[Transcribed page contents]
◇ ◇ ◇ ◇ ◇

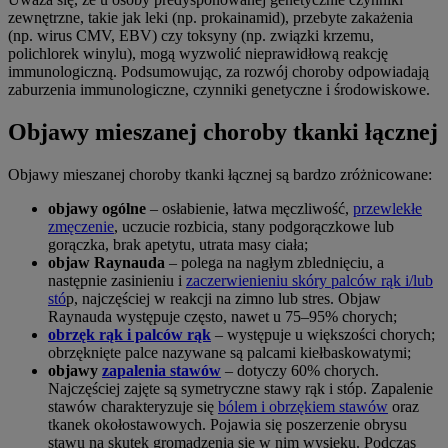
zewnętrzne, takie jak leki (np. prokainamid), przebyte zakażenia
(np. wirus CMV, EBV) czy toksyny (np. związki krzemu,
polichlorek winylu), mogą wyzwolić nieprawidłową reakcję
immunologiczną. Podsumowując, za rozwój choroby odpowiadają
zaburzenia immunologiczne, czynniki genetyczne i środowiskowe.
Objawy mieszanej choroby tkanki łącznej
Objawy mieszanej choroby tkanki łącznej są bardzo zróżnicowane:
objawy ogólne
– osłabienie, łatwa męczliwość,
przewlekłe
zmęczenie
, uczucie rozbicia, stany podgorączkowe lub
gorączka, brak apetytu, utrata masy ciała;
objaw Raynauda
– polega na nagłym zblednięciu, a
następnie zasinieniu i
zaczerwienieniu skóry palców rąk i/lub
stó
p, najczęściej w reakcji na zimno lub stres. Objaw
Raynauda występuje często, nawet u 75–95% chorych;
obrzęk rąk i palców rąk
– występuje u większości chorych;
obrzęknięte palce nazywane są palcami kiełbaskowatymi;
objawy
zapalenia stawów
– dotyczy 60% chorych.
Najczęściej zajęte są symetryczne stawy rąk i stóp. Zapalenie
stawów charakteryzuje się
bólem i obrzękiem stawów
oraz
tkanek okołostawowych. Pojawia się poszerzenie obrysu
stawu na skutek gromadzenia się w nim wysięku. Podczas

◇ ◇ ◇ ◇ ◇

From the first line to the last, set down the records above exactly and skip the pictures.

zewnętrzne, takie jak leki (np. prokainamid), przebyte zakażenia
(np. wirus CMV, EBV) czy toksyny (np. związki krzemu,
polichlorek winylu), mogą wyzwolić nieprawidłową reakcję
immunologiczną. Podsumowując, za rozwój choroby odpowiadają
zaburzenia immunologiczne, czynniki genetyczne i środowiskowe.
Objawy mieszanej choroby tkanki łącznej
Objawy mieszanej choroby tkanki łącznej są bardzo zróżnicowane:
objawy ogólne
– osłabienie, łatwa męczliwość,
przewlekłe
zmęczenie
, uczucie rozbicia, stany podgorączkowe lub
gorączka, brak apetytu, utrata masy ciała;
objaw Raynauda
– polega na nagłym zblednięciu, a
następnie zasinieniu i
zaczerwienieniu skóry palców rąk i/lub
stó
p, najczęściej w reakcji na zimno lub stres. Objaw
Raynauda występuje często, nawet u 75–95% chorych;
obrzęk rąk i palców rąk
– występuje u większości chorych;
obrzęknięte palce nazywane są palcami kiełbaskowatymi;
objawy
zapalenia stawów
– dotyczy 60% chorych.
Najczęściej zajęte są symetryczne stawy rąk i stóp. Zapalenie
stawów charakteryzuje się
bólem i obrzękiem stawów
oraz
tkanek okołostawowych. Pojawia się poszerzenie obrysu
stawu na skutek gromadzenia się w nim wysięku. Podczas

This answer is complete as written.